フォロー・ミー

2020年9月に舞台「あなたの目」(The Public Eye)を観たのをきっかけに、DVDで鑑賞。「アマデウス」のピーター・シェーファーによる1962年初演の戯曲を、「第三の男」のキャロル・リードが映画化、巨匠の遺作となった。人に生きる喜びを与えるのは人しかいない、というテーマが、温かく胸に染みる秀作。

まずもって、痩せっぽちのミア・ファローのチャーミングさが炸裂。豊かな感性を持つヤンキー妻、ベリンダにぴったりだ。
隙さえあればマカロンをぱくつく探偵クリストフォルーのトポルが、人を食った存在感で際立つ。テルアビブ生まれ、「屋根の上のバイオリン弾き」のテヴィエ役で知られる舞台俳優なんですねえ。気取ったロンドンの上流社会で、ベリンダも探偵もストレンジャーであり、無言のうちに通じ合う感じがよくわかる。妻の不貞を疑いつつその感性を誰より愛す、お固い会計士の夫チャールズはマイケル・ジェイストン。

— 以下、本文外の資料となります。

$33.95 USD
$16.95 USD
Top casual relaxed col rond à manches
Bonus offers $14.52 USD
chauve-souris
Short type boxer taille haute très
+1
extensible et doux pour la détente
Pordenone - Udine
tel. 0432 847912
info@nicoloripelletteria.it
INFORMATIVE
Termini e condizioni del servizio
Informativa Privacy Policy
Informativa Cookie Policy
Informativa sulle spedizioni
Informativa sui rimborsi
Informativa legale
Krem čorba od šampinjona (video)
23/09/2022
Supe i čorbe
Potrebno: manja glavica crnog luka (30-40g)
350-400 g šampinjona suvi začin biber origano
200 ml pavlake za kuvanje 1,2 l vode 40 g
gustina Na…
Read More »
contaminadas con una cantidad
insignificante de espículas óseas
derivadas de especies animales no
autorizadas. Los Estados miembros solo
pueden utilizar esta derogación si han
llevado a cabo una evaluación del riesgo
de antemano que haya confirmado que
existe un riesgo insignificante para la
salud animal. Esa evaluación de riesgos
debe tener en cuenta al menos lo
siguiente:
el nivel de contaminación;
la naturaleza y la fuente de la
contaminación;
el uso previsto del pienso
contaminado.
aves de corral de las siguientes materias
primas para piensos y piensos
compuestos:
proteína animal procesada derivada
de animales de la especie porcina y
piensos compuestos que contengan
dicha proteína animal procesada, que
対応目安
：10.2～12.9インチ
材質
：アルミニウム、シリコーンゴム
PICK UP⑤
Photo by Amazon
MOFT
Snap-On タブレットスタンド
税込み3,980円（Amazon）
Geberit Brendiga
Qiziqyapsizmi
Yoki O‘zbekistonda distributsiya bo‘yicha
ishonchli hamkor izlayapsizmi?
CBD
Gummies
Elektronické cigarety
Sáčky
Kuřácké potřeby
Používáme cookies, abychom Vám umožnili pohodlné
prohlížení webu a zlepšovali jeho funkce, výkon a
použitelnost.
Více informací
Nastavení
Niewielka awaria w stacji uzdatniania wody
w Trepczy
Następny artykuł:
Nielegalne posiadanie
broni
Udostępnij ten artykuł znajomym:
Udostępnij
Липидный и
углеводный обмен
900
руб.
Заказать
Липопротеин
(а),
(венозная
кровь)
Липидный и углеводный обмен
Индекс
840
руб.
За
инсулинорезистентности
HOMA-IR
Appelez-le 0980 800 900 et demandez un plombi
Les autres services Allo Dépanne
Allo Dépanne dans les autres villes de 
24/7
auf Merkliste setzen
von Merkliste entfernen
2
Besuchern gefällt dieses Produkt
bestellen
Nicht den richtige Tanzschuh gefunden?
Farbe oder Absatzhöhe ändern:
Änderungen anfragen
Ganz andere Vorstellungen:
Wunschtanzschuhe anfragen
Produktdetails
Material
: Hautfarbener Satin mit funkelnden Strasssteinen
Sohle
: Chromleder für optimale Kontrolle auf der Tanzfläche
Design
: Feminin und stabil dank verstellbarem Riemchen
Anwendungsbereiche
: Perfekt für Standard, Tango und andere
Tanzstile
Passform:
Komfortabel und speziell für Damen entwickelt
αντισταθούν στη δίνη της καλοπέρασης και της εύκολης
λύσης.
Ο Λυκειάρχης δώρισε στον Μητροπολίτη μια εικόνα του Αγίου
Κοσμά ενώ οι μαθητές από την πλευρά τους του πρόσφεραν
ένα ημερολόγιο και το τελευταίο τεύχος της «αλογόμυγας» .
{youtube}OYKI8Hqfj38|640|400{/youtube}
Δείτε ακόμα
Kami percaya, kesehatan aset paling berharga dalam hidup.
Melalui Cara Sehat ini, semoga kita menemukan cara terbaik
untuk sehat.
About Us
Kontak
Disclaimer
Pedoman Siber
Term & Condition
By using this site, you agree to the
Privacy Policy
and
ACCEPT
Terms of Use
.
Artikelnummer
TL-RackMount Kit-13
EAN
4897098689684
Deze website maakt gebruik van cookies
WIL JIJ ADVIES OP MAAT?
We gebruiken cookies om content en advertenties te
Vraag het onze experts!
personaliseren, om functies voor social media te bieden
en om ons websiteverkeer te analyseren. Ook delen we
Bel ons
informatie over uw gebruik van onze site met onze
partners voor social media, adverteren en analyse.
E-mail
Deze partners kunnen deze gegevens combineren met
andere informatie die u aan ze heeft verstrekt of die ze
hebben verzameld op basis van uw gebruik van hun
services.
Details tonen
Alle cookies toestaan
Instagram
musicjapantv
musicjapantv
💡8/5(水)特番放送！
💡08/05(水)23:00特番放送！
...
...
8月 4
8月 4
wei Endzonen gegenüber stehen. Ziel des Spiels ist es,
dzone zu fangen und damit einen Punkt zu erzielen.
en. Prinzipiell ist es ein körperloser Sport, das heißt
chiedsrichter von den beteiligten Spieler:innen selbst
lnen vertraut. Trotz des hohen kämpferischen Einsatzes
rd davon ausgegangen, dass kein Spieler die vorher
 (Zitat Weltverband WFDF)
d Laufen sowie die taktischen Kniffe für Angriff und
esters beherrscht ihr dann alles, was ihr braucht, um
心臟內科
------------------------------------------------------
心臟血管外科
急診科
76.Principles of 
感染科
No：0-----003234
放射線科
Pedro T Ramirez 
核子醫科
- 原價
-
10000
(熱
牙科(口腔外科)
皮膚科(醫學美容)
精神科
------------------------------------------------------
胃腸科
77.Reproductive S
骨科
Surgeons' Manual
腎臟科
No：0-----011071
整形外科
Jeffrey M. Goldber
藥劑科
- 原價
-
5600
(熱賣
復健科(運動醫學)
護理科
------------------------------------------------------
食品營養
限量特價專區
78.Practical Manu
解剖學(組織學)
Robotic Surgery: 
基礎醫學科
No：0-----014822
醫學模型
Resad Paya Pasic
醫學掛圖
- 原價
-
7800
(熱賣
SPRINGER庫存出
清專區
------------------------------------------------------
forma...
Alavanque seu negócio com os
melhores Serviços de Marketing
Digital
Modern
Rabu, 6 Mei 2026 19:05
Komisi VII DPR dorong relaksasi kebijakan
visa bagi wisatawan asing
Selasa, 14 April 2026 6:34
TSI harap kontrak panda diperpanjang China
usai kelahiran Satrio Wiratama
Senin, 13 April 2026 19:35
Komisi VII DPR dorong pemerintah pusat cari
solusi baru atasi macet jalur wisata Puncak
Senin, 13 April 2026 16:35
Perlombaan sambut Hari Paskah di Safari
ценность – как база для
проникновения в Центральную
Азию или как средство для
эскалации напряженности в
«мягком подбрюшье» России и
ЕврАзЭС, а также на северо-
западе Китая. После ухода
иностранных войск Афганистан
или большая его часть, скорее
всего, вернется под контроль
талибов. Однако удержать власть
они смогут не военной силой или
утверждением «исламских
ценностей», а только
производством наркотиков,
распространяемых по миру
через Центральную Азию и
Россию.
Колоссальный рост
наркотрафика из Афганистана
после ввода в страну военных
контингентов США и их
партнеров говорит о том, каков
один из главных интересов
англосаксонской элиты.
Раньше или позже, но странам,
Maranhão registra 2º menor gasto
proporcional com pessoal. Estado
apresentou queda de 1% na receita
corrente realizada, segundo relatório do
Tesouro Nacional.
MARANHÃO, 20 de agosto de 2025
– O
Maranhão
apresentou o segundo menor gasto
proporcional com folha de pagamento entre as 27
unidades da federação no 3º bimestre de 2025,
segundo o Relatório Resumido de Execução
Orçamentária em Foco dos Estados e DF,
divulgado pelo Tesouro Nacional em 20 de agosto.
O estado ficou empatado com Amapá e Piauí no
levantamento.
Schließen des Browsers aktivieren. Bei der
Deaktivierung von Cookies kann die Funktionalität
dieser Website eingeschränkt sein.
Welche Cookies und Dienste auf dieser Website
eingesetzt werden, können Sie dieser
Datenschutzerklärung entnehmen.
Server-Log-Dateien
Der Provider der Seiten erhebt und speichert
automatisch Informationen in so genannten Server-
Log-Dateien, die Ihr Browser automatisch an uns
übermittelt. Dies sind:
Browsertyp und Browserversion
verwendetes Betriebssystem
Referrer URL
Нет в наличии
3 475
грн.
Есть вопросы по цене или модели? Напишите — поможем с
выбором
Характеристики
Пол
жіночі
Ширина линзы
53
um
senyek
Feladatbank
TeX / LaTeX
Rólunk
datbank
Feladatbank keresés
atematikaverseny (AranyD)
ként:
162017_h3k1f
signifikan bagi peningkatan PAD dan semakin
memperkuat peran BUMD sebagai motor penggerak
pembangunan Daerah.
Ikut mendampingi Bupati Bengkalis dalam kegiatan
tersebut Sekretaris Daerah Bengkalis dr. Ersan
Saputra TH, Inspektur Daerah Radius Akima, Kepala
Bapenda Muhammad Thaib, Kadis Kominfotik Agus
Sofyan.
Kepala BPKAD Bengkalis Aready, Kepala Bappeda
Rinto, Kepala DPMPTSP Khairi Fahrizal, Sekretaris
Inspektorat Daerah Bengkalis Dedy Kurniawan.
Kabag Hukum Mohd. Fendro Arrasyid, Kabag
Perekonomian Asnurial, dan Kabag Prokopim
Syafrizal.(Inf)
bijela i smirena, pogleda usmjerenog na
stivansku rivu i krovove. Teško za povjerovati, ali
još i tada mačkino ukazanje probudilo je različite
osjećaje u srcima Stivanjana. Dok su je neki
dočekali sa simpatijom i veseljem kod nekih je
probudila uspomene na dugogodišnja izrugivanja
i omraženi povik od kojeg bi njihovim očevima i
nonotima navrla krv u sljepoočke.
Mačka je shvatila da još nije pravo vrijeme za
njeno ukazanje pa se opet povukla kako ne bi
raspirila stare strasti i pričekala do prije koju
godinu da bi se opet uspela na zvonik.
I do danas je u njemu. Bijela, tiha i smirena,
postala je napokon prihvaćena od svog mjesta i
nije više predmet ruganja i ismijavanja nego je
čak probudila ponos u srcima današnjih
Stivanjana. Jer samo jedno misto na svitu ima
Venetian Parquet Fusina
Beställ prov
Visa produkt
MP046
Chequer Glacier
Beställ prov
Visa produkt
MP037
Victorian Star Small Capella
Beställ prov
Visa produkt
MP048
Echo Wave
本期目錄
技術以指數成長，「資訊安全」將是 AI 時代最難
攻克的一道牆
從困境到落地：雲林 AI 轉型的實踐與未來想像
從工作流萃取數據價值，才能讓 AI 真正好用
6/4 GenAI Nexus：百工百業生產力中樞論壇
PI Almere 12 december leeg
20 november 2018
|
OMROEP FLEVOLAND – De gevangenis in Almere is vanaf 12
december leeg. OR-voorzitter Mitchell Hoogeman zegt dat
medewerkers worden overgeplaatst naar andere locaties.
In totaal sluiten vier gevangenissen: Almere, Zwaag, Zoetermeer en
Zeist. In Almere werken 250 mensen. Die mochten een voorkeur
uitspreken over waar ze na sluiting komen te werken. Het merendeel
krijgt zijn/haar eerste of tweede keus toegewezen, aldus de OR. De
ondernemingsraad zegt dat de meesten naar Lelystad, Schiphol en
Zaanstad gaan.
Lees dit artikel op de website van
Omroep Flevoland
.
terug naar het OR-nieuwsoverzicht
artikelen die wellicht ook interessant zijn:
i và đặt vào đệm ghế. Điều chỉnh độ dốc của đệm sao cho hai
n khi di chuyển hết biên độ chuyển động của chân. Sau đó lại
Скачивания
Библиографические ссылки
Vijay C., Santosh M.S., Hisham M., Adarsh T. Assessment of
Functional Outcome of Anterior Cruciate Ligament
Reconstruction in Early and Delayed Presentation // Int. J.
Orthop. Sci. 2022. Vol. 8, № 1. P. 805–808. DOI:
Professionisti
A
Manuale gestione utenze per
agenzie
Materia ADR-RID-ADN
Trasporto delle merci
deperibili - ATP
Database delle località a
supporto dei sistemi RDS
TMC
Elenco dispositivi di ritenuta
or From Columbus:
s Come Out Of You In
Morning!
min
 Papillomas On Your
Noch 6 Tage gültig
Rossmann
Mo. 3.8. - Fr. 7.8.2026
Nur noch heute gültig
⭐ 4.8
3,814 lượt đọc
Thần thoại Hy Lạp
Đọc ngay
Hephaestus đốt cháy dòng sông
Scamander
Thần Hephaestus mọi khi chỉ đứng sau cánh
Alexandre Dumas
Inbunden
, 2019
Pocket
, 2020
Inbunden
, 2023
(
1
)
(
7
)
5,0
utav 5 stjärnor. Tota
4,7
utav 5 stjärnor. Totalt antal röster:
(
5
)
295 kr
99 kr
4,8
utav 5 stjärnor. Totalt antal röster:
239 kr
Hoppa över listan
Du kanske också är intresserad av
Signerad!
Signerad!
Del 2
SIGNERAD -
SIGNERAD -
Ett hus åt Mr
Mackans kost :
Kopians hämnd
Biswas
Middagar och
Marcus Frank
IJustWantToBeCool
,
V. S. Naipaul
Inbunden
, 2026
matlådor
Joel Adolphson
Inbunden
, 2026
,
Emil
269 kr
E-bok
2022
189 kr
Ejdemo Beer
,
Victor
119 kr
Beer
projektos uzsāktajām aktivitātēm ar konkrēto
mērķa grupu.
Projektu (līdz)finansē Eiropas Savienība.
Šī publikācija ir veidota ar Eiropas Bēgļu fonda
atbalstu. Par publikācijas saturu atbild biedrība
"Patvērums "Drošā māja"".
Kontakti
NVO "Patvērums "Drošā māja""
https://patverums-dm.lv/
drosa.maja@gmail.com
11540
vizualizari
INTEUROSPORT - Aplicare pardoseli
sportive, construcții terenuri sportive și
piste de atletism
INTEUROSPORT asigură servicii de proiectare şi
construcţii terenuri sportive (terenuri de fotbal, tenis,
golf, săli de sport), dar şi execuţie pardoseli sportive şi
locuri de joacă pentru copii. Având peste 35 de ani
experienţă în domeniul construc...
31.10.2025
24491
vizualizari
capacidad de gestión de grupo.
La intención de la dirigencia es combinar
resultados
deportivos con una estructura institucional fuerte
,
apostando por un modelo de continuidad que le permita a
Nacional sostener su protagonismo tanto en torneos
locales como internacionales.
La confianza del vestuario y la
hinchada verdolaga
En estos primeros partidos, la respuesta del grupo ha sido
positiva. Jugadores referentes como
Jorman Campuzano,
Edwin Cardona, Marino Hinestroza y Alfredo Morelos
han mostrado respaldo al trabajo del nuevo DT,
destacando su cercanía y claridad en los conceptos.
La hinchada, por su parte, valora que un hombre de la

ナショナルギャラリーとかとかのロンドン名所ロケが楽しく、ジョン・バリー(「真夜中のカーボーイ」など)の哀愁漂う主題歌「フォロー、フォロー」も印象的だ。
2010年の東宝系イベント「午前十時の映画祭 何度見てもすごい50本」で、リクエスト4位。周防正行監督もファンで、代表作「Shall we ダンス?」で引用しているとか。